Sunday, December 13, 2015

Sunday Leftovers

Will the new federal education law affect New Jersey's relatively new teacher tenure and evaluation reform? NJ Spotlight quotes N.J. Comm. David Hespe, who says, "not really." Sen. Teresa Ruiz, who crafted the legislation, had no comment. Also see the Star-Ledger, the Asbury Park Press, and the Record. More specifically, reports John Mooney,
The new law would allow the state to set the parameters of what would happen next [for the state's bottom 5% of schools]. Under NCLB, there were a variety of prescriptions for low performers, including closing schools altogether or converting them to charters.
“This is where I see the most profound changes,” Hespe said in an interview yesterday. “All of that has been rolled back and delegated to the states.”
That could mean changes to the way New Jersey’s uses Regional Achievement Centers (RACs) in each county, Hespe said, or even specific interventions in its state-operated districts that were all written into its federally approved plans.
My thoughts on ESSA are here and here.

New Jersey School Boards Association issued a statement praising ESSA: "The Every Student Succeeds Act...turns the tide of federal education policy toward the wisdom of local control.”

State Assemblywoman Patricia Egan Jones (D-Camden), blowing a kiss towards NJEA for its endorsement of her this year, proposed a bill ending PARCC testing.
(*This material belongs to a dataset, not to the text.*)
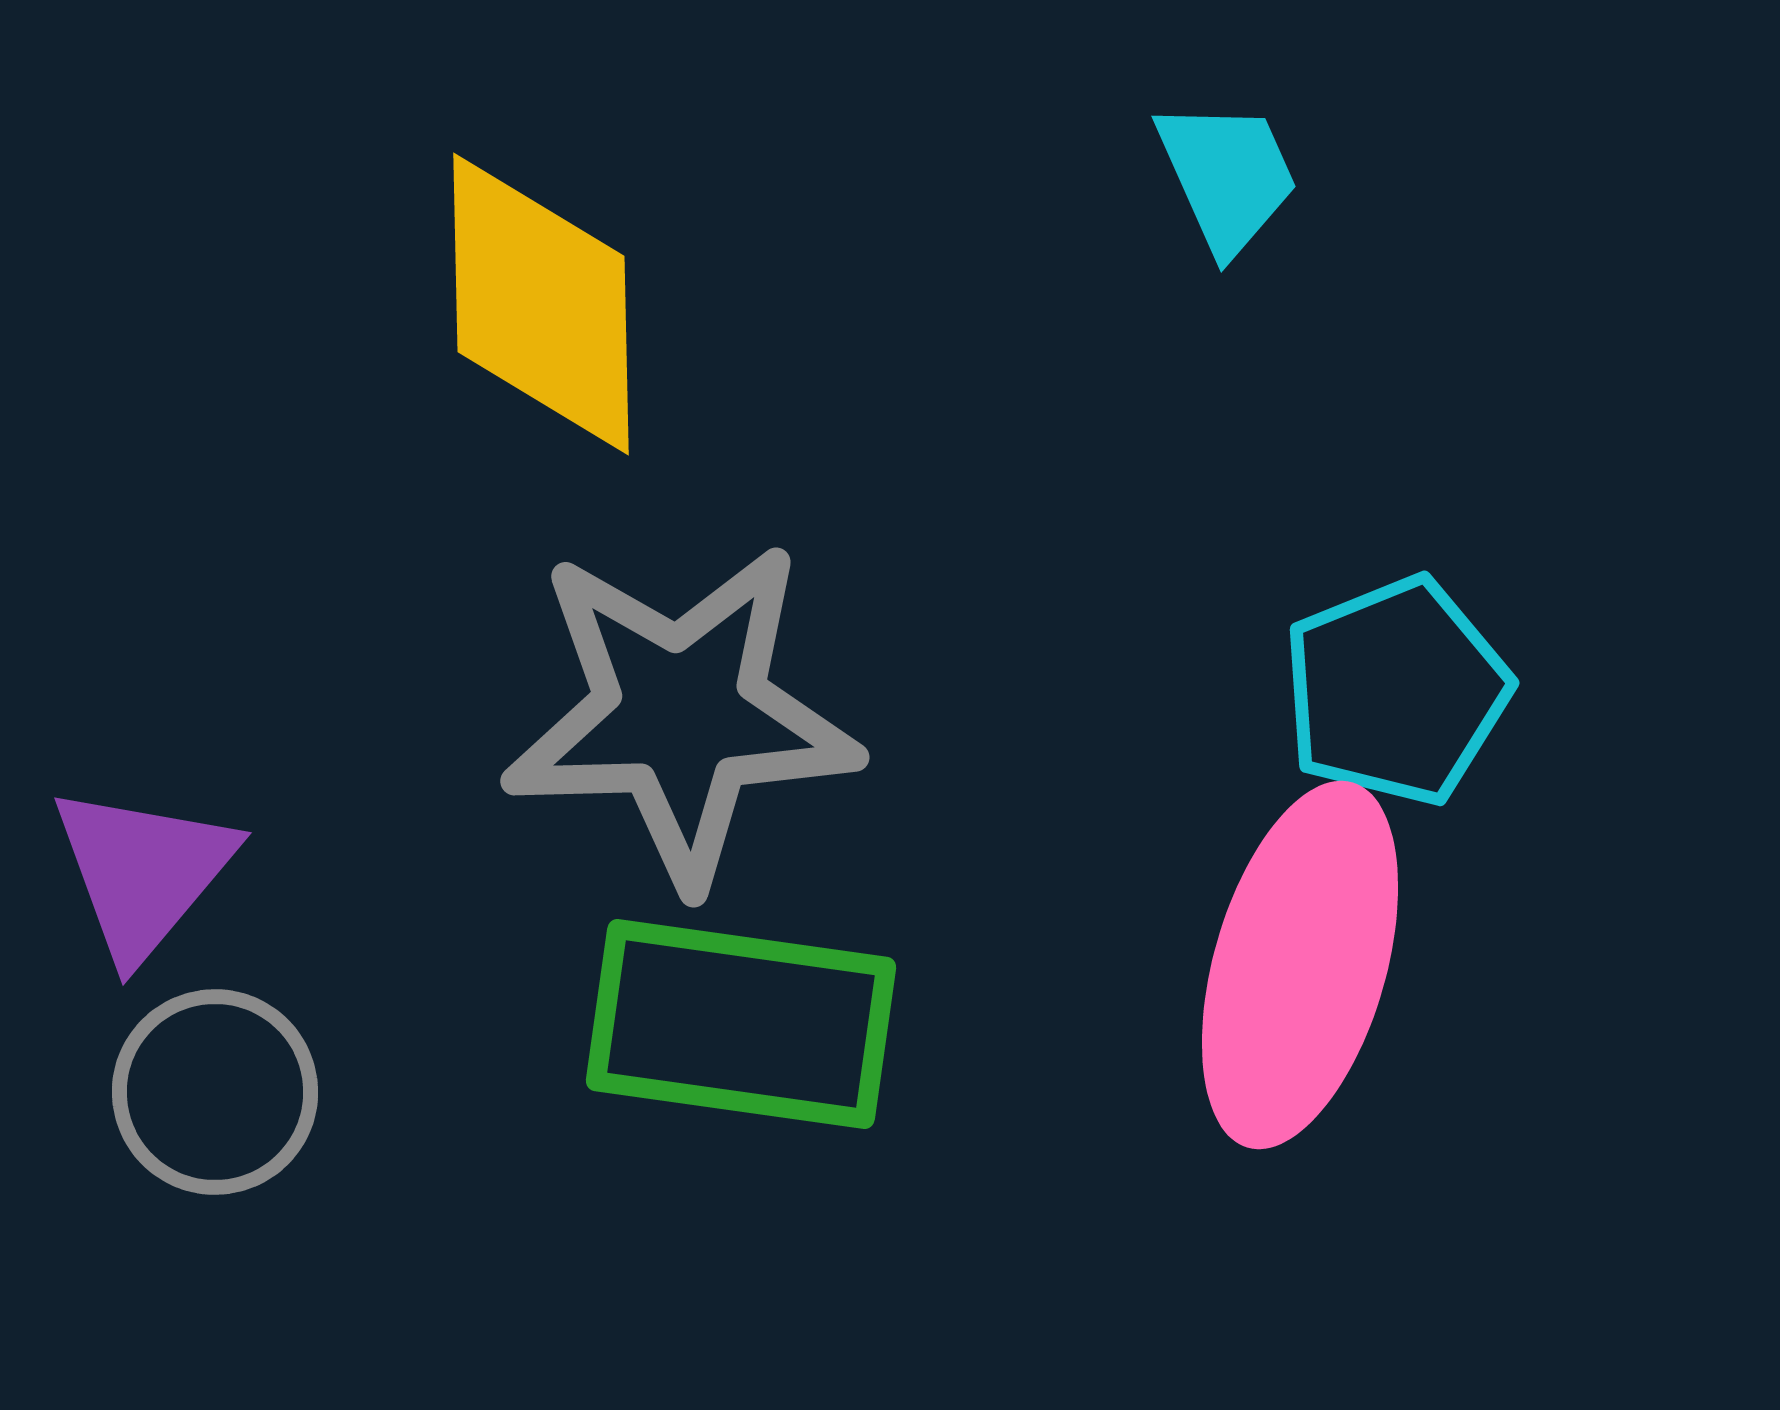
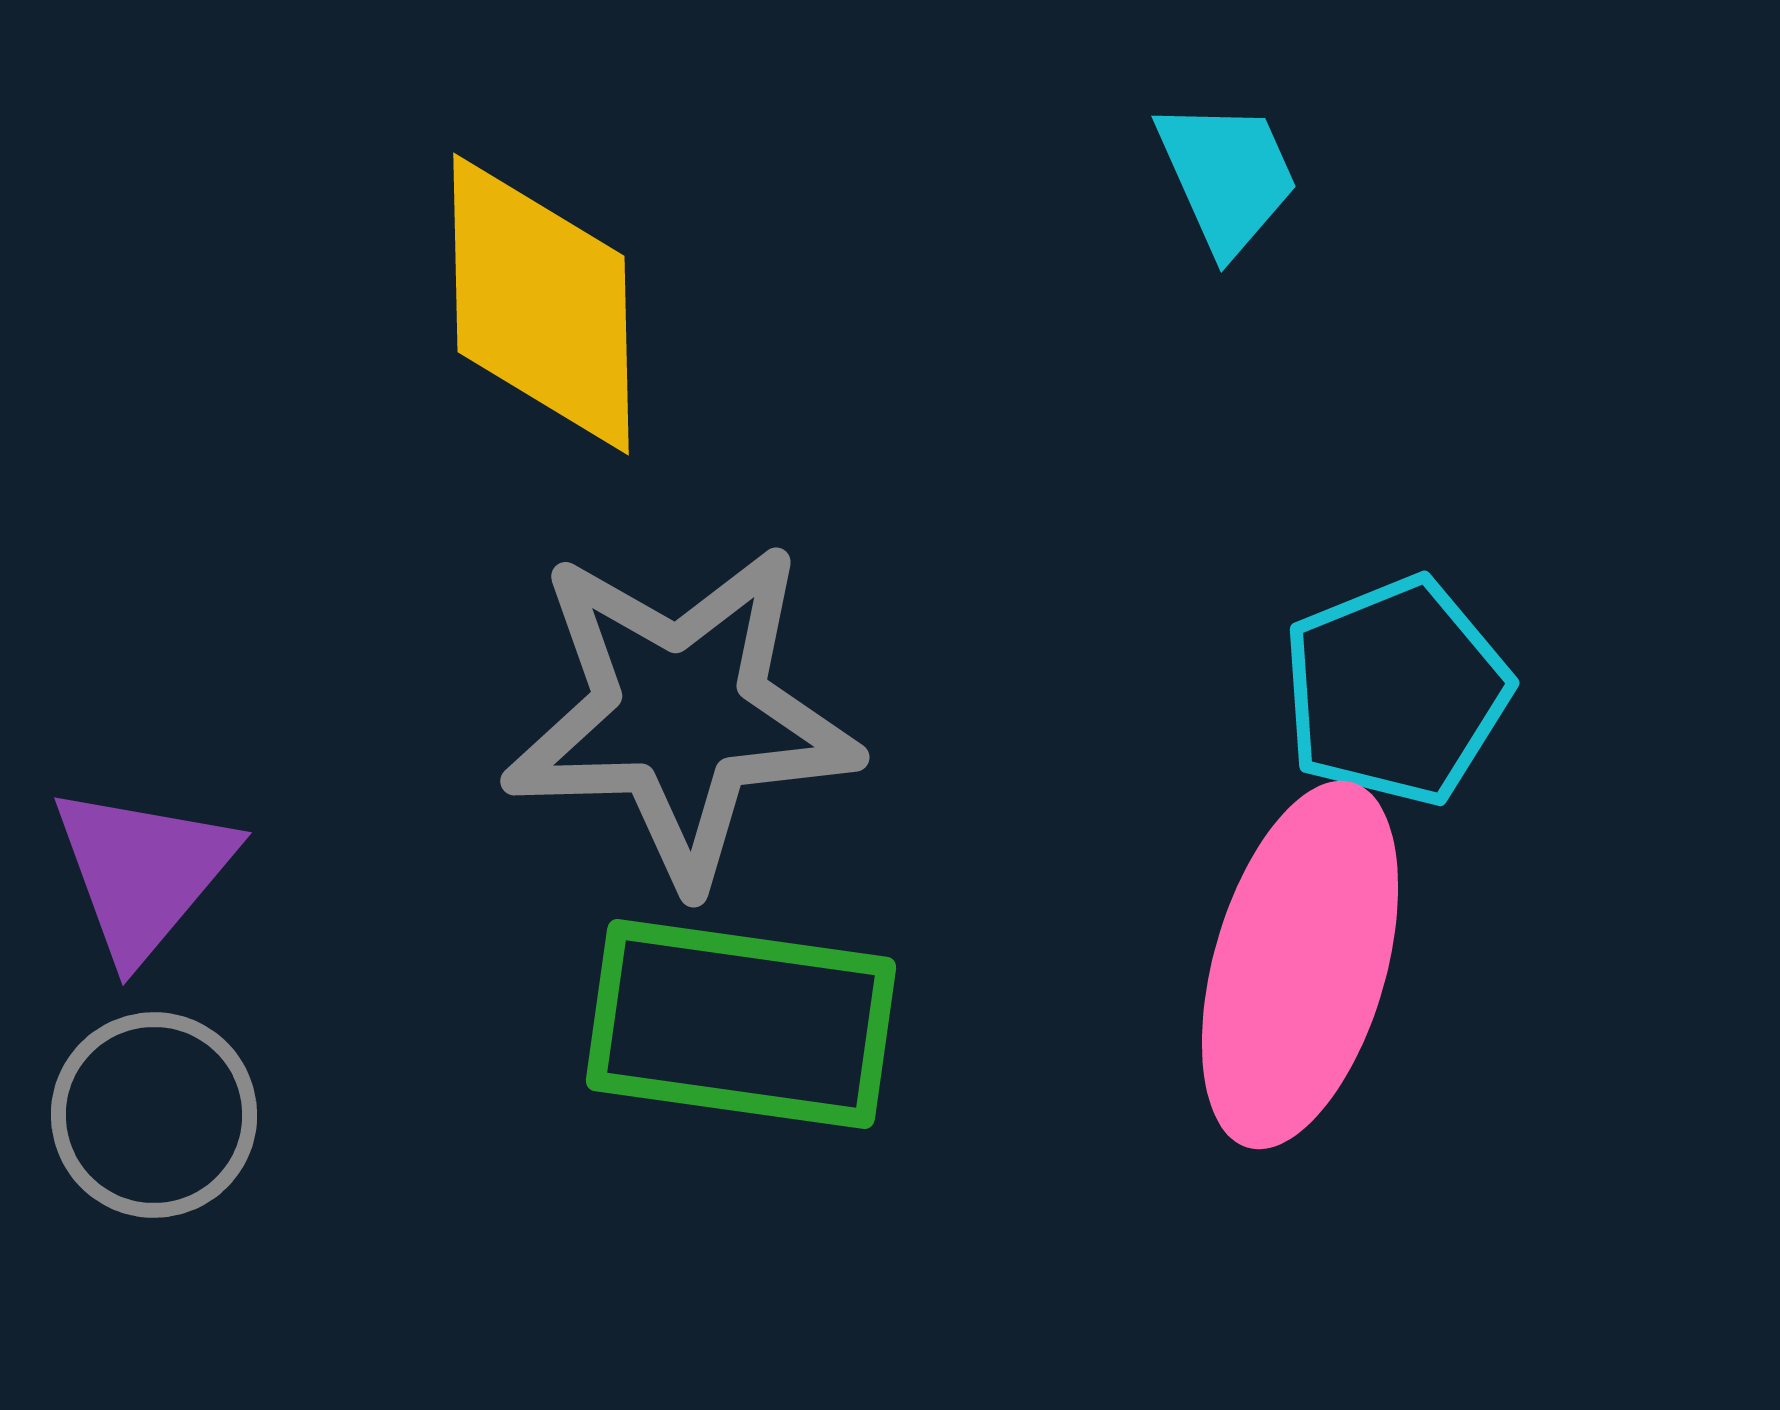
gray circle: moved 61 px left, 23 px down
Also see the Asbury Park Press.

Only 75% of Paterson preschoolers are enrolled in free preschool, compared to 90% in Camden and Trenton. Part of the lack of participation, says the Record, is that the programs run only six hours per day and parents want more coverage.

The Courier Post reports that "N.J. is attempting to legislate recess." Also see NJ Spotlight.
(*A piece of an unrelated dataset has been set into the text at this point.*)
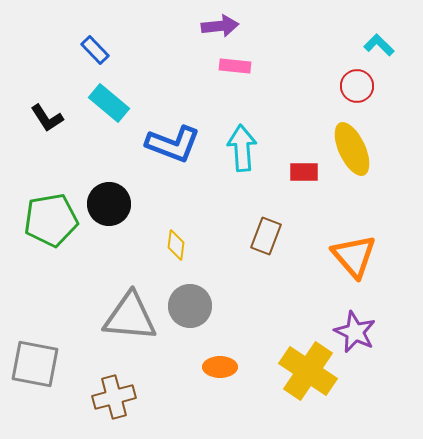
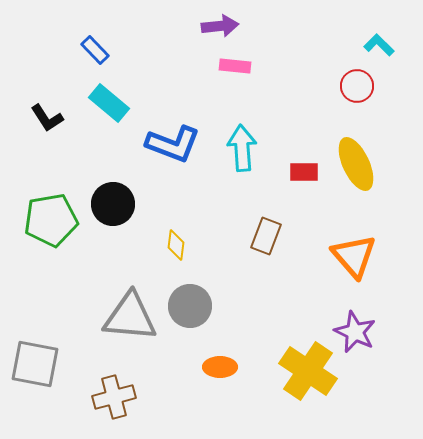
yellow ellipse: moved 4 px right, 15 px down
black circle: moved 4 px right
The Star-Ledger Editorial Board: Senate President Steve Sweeney's proposal of a Constitutional amendment that would "give public workers unions all they want on pensions, and ask nothing in return" is "flawed." Let's pay up the required contributions, but not without requiring higher contributions to health care premiums, which are currently about 50% more generous than comparable private plans.